Yeah, I'm tired, so I'm not going to regenerate and retrain all the models to do a ridge regression. How you would do this is you would pick the optimal model, and then add in a penalty equal to the L1 norm of the weights, and then retrain the models for a variety of penalty strengths.
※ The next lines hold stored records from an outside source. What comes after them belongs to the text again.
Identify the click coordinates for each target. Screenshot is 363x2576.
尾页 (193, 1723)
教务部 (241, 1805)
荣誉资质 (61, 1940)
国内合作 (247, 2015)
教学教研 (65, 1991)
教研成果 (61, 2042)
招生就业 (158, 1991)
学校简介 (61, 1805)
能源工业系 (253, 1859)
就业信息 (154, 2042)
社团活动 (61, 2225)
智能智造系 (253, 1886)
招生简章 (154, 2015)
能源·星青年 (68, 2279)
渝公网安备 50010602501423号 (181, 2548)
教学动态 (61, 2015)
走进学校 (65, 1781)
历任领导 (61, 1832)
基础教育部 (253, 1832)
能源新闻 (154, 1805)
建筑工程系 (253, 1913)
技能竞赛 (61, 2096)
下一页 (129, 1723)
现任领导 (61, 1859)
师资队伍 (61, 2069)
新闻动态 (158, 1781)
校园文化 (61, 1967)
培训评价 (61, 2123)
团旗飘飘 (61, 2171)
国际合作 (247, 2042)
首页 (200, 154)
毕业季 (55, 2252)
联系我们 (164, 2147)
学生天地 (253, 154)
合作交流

The unpenalized model ($\lambda$=0) is what we just trained, but given the sensibility of those results, I'm not sure I'm generating the models appropriately or taking enough data. You then pick the $\lambda$ that optimizes the regression, by whatever definition of "optimize" is relevant.
___
5.   Ljung-Box test for autocorrelations in the residuals

In [103]:
residuals= y_test-results['model16']['pred_test']

In [104]:
lb, p = sm.stats.diagnostic.acorr_ljungbox(residuals, lags=50, boxpierce=False)

In [105]:
p

array([4.02158711e-032, 3.48978164e-050, 1.16917621e-059, 5.60624670e-064,
       8.44926388e-066, 4.95251458e-066, 1.64174683e-065, 8.89735277e-065,
       3.73177311e-064, 1.58130531e-063, 5.03567774e-063, 1.20550688e-062,
       2.30496597e-062, 3.25372988e-062, 4.59430053e-062, 5.36950425e-062,
       8.36718815e-062, 2.41830100e-061, 1.02430811e-060, 4.10175342e-060,
       1.14286749e-059, 1.43061140e-059, 1.69802019e-060, 3.51020415e-063,
       1.88863239e-068, 3.53283503e-073, 1.58475398e-077, 1.48045740e-081,
       2.11743806e-085, 3.69229138e-088, 1.30144113e-089, 3.97615239e-090,
       2.86845638e-090, 1.73181713e-090, 9.57892741e-091, 2.26525961e-091,
       1.45422270e-092, 2.77775790e-094, 7.20817238e-097, 8.37064159e-100,
       8.99692481e-103, 4.12508025e-105, 3.34102548e-106, 2.60210126e-106,
       5.52274659e-106, 1.84626385e-105, 6.78734613e-105, 2.42178988e-104,
       7.62202877e-104, 2.11192038e-103])

So we do seem to be capturing all of the autoregressive features as these are all round-off errors.